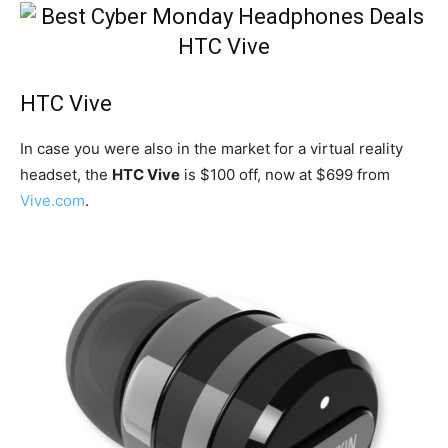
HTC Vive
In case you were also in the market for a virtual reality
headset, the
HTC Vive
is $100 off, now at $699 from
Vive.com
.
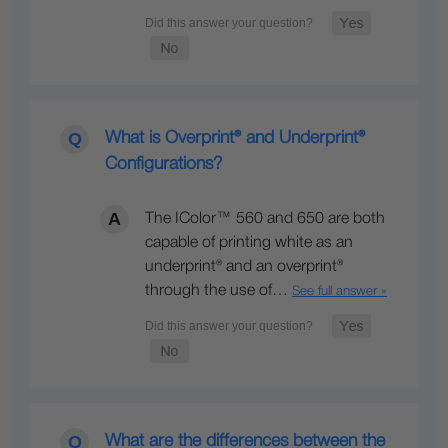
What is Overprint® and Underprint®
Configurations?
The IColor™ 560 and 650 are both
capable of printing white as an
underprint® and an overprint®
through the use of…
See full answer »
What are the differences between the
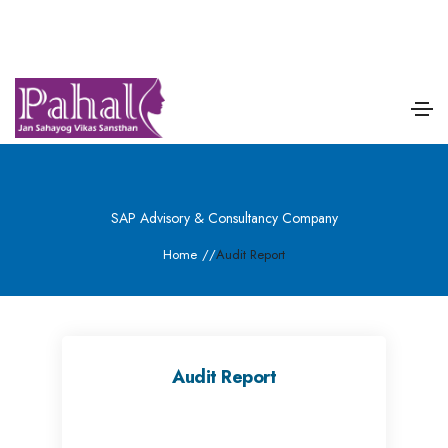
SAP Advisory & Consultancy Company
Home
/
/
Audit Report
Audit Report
---
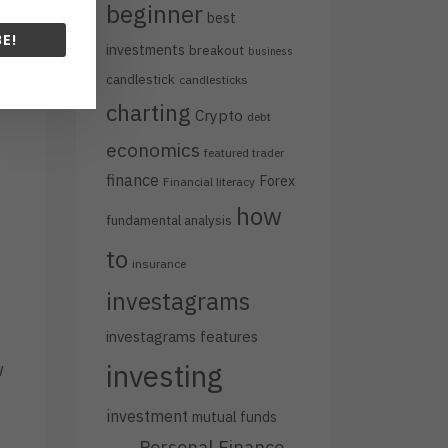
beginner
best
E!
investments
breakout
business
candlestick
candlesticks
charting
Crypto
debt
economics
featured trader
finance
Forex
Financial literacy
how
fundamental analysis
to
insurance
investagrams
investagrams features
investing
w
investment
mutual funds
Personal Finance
...
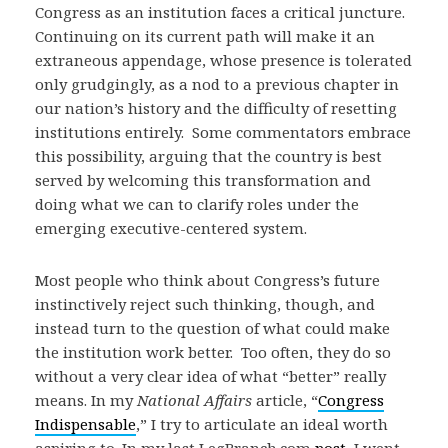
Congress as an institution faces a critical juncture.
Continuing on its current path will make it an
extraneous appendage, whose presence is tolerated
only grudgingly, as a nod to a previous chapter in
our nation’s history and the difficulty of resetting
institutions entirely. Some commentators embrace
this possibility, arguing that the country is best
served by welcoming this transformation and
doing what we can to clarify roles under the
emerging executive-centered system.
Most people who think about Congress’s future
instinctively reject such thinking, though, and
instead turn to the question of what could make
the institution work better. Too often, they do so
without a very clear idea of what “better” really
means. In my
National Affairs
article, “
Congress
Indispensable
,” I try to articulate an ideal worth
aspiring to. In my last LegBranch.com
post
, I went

### Your task
Which of the lines in the listing above include "make"? Report each of them.

### Answer to this task
Continuing on its current path will make it an
instead turn to the question of what could make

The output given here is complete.